None of these exceptions apply to your code:
char *ptr;
ptr = "hello";
So the expression "hello" is converted to ("decays" to) a pointer to the first element ('h') of that anonymous array object I mentioned above.
So *ptr == 'h', and you can advance ptr through memory to access the other characters: 'e', 'l', 'l', 'o', and '\0'. This is what printf() does when you give it a "%s" format.
That anonymous array object, associated with the string literal, is read-only, but not const. What that means is that any attempt to modify that array, or any of its elements, has undefined behavior (because the standard explicitly says so) -- but the compiler won't necessarily warn you about it. (C++ makes string literals const; doing the same thing in C would have broken existing code that was written before const was added to the language.) So no, you can't modify the elements of "hello" -- or at least you shouldn't try. And to make the compiler warn you if you try, you should declare the pointer as const:
const char *ptr; /* pointer to const char, not const pointer to char */
ptr = "hello";
(gcc has an option, -Wwrite-strings, that causes it to treat string literals as const. This will cause it to warn about some C code that's legal as far as the standard is concerned, but such code should probably be modified to use const.)
#include <stdio.h>
main()
{
char * ptr;
ptr = "hello";
//instead of above tow lines you can write char *ptr = "hello"

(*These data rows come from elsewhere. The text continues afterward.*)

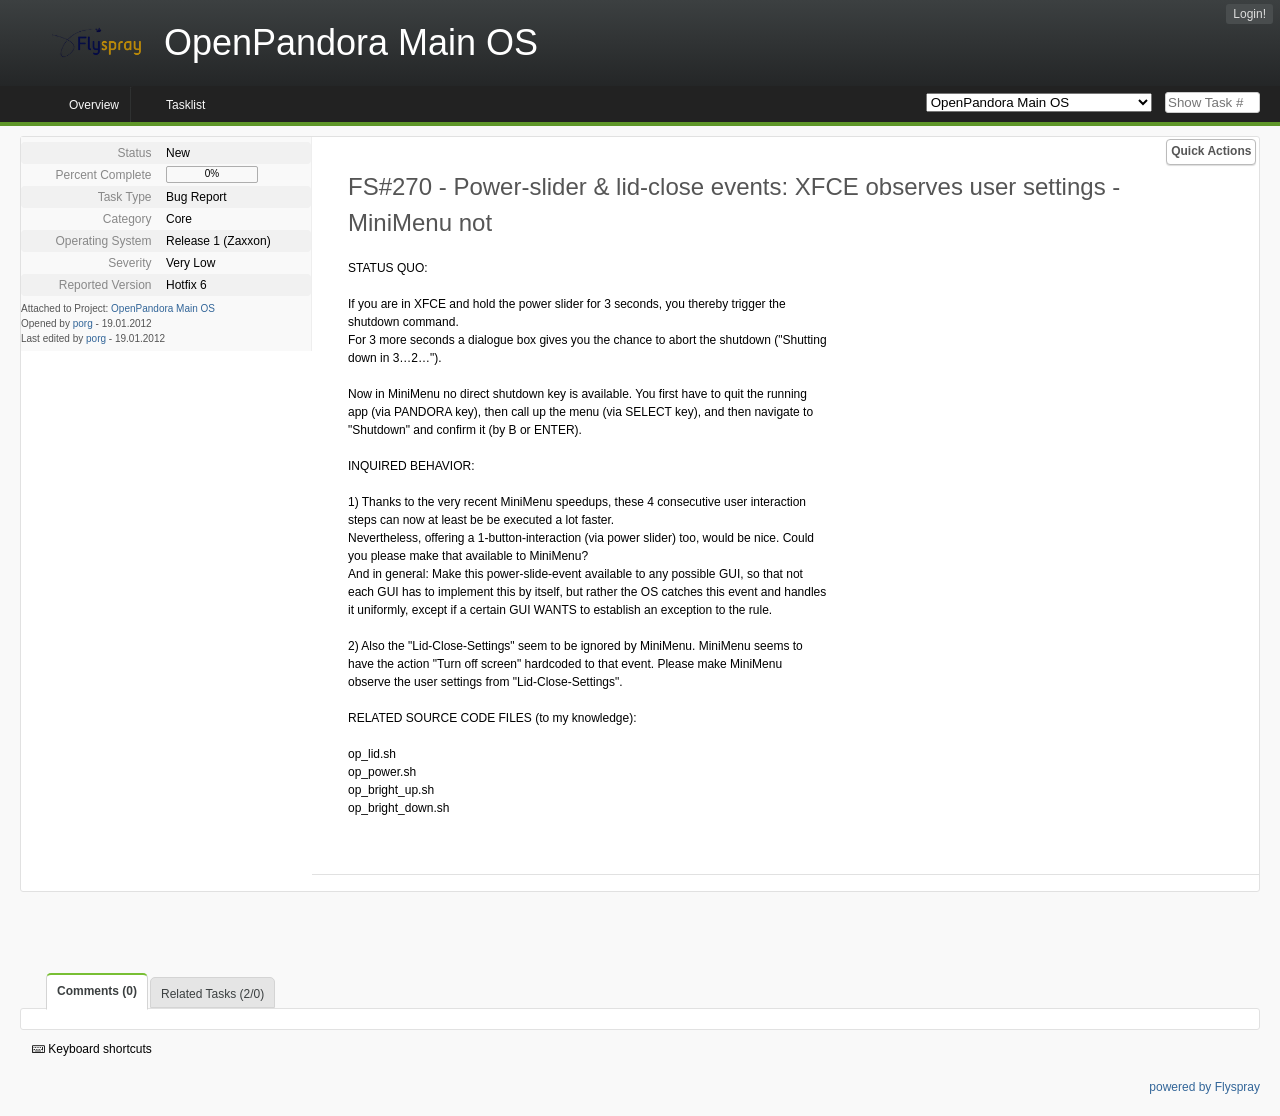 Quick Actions (1211, 151)
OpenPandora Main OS (163, 308)
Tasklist (185, 105)
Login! (1249, 14)
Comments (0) (97, 991)
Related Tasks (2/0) (212, 994)
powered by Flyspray (1204, 1087)
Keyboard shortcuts (92, 1049)
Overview (94, 105)
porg (83, 323)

printf("%p %s" ,"hello",ptr );
getchar();
}
Here you have assigned string literal "hello" to ptr it means string literal is stored in read only memory so you can't modify it. If you declare char ptr[] = "hello";, then you can modify the array.
Say what?
Your code allocates 6 bytes of memory and initializes it with the values 'h', 'e', 'l', 'l', 'o', and '\0'.
It then allocates a pointer (number of bytes for the pointer depends on implementation) and sets the pointer's value to the start of the 5 bytes mentioned previously.
You can modify the values of an array using syntax such as ptr[1] = 'a'.
Syntactically, strings are a special case. Since C doesn't have a specific string type to speak of, it does offer some shortcuts to declaring them and such. But you can easily create the same type of structure as you did for a string using int, even if the syntax must be a bit different.
When we do
char *p ="house";
p = 'm';
Its not allowed.
But when we do
char p[] = "house";
p[0] = 'm';
printf(p);
It gives O/P as : mouse
I am not able to understand how and where C does memory allocation for string literals?
char p[] = "house";
"house" is a string literal stored in a read only location, but, p is an array of chars placed on stack in which "house" is copied.
However, in char *p = "house";, p actually points to the read-only location which contains the string literal "house", thus modifying it is UB.
A note from the standard 6.7.8 Initialization
14 An array of character type may be initialized by a character string
literal, optionally enclosed in braces. Successive characters of the
character string literal (including the terminating null character if
there is room or if the array is of unknown size) initialize the
elements of the array.
So you basically have an array of characters. It should not be so difficult or puzzle you in understanding how this array gets modified if you have used arrays of ints, floats etc.
When you use char *p="house" - the compiler collects all the "house" strings and puts them in one read only space.
When you use char p[]="house" the compiler creates space for the string as an array in the local scope.
Basic difference is that 1000's of pointer could share the first one (which is why you cannot modify) and the second is local to the scope - so as long as it stays the same size it is modifiable.
char *p = "house"; // const char* p = "house";
String literal "house" resides in read only location and cannot be modified. Now what you are doing is -
*p = 'm' ; // trying to modify read-only location; Missed the dereferencing part
Now,
char p[] = "house";
"house" is copied to the array p. So, it's contents are modifiable. So, this actually works.
p[0] = 'm'; // assigning `m` at 0th index.